Enthusiasm for cryptocurrencies has not waned despite current prices being far from record highs, according to Coinbase Chief Financial Officer Alesia Haas.
"I don't think we've seen any change in interest in the overall crypto space," Haas told Yahoo! Fiance, explaining that those invested in cryptocurrencies are generally incredibly long-term focused and “think about how this technology changes the way that we interact with financial assets” as well as how this technology innovates and changes the future of the web.
Bitcoin, the benchmark cryptocurrency, has been “swept into the broader risk-off environment that has gripped risky assets in the tech space this year,” according to the article.

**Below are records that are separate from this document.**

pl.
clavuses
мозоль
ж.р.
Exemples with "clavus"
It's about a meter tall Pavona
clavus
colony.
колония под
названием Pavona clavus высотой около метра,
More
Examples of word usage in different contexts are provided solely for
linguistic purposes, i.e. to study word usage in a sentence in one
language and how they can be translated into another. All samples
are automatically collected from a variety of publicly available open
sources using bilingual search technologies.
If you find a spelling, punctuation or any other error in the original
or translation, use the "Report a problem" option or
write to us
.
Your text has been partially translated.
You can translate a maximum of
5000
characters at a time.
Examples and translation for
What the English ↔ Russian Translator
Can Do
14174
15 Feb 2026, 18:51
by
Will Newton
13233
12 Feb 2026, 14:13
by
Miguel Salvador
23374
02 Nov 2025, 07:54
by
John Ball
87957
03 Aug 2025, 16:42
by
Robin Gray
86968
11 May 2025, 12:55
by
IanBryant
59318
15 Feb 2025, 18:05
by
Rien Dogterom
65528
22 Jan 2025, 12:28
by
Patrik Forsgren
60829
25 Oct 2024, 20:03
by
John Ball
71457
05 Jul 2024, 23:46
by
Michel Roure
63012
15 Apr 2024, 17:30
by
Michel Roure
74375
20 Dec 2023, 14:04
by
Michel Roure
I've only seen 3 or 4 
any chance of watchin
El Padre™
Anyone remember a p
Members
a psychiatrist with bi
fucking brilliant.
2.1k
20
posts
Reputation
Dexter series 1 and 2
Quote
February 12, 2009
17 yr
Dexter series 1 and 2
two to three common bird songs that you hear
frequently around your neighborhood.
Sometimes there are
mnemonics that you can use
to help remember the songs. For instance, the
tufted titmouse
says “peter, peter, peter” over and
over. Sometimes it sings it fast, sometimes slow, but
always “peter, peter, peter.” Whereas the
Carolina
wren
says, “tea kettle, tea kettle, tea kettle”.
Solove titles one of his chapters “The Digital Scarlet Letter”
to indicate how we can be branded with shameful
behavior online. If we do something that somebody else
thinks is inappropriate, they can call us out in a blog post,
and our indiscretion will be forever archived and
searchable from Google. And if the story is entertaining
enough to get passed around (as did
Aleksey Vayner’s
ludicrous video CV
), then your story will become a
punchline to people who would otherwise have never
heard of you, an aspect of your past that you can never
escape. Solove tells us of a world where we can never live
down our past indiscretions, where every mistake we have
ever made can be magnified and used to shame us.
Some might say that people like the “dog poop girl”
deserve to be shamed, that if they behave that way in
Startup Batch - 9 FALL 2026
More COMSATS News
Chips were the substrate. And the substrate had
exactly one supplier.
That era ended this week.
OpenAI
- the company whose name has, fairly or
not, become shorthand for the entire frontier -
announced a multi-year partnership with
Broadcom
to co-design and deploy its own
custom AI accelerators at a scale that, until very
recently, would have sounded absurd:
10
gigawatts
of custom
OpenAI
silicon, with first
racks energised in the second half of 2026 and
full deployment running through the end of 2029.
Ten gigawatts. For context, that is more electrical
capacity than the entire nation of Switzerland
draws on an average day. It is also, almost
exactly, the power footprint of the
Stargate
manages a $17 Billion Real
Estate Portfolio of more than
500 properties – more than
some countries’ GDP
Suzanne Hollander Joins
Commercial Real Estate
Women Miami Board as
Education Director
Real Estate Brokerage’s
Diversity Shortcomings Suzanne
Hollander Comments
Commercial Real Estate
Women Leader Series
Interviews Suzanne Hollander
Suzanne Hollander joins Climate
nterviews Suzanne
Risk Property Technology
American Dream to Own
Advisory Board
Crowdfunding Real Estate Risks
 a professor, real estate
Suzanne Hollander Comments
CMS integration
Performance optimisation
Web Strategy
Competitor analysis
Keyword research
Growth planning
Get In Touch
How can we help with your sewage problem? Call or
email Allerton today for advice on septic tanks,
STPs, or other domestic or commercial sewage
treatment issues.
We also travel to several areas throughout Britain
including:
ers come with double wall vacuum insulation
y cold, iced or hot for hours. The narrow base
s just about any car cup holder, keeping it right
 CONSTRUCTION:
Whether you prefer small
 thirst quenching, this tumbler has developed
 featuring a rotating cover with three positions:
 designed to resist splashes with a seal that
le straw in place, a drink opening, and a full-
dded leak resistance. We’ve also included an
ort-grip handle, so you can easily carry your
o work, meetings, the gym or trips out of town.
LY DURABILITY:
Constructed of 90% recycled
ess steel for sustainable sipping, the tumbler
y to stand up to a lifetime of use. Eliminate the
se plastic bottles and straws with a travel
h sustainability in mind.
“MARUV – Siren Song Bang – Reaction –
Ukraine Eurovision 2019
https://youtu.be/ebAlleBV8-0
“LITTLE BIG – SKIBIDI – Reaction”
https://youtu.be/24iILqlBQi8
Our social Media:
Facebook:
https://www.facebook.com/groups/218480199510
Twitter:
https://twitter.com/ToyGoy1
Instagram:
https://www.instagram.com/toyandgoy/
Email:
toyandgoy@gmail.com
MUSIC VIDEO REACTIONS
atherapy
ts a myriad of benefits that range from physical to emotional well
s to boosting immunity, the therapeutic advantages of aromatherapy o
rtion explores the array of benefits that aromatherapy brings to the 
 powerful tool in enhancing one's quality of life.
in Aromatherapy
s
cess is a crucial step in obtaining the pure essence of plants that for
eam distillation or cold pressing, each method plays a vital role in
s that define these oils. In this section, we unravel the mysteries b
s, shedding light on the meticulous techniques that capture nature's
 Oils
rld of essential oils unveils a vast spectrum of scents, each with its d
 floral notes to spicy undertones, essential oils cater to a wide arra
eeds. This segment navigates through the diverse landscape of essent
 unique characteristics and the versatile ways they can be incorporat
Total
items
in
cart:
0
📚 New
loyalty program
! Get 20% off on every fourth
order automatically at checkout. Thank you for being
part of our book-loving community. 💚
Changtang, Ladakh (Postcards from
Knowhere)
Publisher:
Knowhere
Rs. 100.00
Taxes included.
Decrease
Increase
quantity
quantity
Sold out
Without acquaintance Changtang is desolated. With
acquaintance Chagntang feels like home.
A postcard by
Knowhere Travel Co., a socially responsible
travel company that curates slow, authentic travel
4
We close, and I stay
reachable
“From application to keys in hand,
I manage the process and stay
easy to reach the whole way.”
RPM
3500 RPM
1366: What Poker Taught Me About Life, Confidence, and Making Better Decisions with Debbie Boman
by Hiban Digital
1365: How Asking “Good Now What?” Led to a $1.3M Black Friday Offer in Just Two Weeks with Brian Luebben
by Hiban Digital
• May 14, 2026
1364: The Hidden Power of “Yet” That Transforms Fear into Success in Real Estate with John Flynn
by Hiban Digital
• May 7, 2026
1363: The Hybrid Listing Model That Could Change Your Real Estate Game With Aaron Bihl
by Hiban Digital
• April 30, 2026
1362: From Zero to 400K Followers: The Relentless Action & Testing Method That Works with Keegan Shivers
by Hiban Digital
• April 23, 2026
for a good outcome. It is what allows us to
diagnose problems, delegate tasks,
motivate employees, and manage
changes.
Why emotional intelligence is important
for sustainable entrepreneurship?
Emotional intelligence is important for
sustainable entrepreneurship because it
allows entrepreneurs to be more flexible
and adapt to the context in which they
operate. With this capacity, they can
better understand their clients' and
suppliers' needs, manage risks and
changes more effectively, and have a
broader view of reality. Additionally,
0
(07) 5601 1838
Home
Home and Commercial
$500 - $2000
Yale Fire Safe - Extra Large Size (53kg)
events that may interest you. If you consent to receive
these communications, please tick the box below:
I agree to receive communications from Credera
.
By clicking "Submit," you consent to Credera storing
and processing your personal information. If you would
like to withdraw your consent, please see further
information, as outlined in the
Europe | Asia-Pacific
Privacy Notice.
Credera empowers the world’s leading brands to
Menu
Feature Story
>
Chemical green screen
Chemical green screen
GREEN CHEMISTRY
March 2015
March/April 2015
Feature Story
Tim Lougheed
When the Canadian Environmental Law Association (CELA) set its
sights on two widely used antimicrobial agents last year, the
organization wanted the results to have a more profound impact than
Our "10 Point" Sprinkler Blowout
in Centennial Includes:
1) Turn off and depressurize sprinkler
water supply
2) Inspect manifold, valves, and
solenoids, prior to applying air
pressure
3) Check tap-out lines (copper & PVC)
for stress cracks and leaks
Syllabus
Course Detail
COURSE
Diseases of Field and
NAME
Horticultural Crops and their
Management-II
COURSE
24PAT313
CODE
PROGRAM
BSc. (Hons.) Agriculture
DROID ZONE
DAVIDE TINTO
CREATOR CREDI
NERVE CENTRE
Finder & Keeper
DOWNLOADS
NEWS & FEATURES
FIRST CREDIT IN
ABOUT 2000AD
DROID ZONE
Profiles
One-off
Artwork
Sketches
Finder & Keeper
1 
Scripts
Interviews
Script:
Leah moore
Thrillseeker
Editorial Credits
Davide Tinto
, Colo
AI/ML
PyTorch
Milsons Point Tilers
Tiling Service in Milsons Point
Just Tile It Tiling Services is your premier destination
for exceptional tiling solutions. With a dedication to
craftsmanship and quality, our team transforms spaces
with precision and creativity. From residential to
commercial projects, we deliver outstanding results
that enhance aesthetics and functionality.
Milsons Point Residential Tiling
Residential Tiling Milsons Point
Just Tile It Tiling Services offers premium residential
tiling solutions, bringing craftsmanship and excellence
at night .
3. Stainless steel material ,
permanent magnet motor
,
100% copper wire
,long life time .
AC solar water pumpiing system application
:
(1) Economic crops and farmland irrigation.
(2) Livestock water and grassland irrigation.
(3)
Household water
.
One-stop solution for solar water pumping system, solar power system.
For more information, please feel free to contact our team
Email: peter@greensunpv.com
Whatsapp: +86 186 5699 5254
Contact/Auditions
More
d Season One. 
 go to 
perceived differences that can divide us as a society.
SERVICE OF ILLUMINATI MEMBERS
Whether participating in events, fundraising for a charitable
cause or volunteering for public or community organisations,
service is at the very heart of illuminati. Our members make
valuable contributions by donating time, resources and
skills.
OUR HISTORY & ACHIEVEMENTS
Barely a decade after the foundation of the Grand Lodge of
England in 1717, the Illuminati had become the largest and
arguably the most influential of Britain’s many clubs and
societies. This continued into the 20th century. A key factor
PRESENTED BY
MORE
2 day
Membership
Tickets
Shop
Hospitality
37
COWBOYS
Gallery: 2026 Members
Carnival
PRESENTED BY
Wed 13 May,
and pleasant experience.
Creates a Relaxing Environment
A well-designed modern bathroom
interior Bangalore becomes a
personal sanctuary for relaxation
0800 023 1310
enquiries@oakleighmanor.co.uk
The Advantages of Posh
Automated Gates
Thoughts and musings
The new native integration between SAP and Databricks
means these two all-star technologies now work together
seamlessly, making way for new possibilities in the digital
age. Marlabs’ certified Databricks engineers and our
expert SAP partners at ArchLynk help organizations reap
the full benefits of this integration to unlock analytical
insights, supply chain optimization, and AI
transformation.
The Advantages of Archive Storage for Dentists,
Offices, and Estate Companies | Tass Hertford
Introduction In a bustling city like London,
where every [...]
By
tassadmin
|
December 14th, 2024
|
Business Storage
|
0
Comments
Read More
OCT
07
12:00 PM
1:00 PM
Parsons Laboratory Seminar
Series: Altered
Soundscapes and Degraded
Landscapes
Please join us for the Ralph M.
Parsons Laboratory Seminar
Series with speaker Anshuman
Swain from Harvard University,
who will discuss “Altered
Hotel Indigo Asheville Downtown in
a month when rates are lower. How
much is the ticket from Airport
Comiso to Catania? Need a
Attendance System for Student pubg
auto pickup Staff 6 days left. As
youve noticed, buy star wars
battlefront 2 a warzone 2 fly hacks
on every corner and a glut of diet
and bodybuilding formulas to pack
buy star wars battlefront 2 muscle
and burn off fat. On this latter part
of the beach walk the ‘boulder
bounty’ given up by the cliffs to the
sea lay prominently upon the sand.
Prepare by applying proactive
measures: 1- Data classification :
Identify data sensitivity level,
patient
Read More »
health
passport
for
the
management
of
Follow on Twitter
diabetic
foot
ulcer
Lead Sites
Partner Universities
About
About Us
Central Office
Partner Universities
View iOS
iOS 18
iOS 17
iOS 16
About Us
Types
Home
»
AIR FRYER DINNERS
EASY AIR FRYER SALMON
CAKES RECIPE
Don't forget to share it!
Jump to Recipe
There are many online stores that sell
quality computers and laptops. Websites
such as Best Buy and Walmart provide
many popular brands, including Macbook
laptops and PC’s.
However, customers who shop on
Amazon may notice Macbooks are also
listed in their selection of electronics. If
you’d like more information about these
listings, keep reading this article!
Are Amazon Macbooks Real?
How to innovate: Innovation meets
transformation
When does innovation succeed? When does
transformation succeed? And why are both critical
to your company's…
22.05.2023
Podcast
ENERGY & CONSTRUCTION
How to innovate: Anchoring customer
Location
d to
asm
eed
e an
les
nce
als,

Bitcoin prices hit a record high on Nov. 9 of $69,000, but have dropped 38% to about $43,000, with prices hitting a low of $35,000 in late January, due to fears around interest rate hikes.
Other cryptocurrencies have faced similar volatility, with Ethereum down 35% from November 2021 highs and Shiba Inu has dropped by more than half since its peak in October, 2021.
This is a response to overall market conditions and concerns, Haas explained. Investors are wanting less risk and are moving their money to asset classes they view as safer.
“Crypto in general is viewed as a more high risk growth asset class," Haas explained.
Companies that also have exposure to crypto space are also facing sell-off. For example, according to the article, Coinbase and Robinhood shares have both taken a dip.
Haas joins a league of other experts who urge patience for cryptocurrency prices.
MicroStrategy founder Michael Saylor said on Yahoo Finance Live that he is looking 10 years down the road. He explained that many people buy bitcoin because they want an asset that might have value in 10 years.
“The truth is there is no security trading on the Nasdaq of the New York Stock Exchange right now that you can understand 100 years from now,” he said.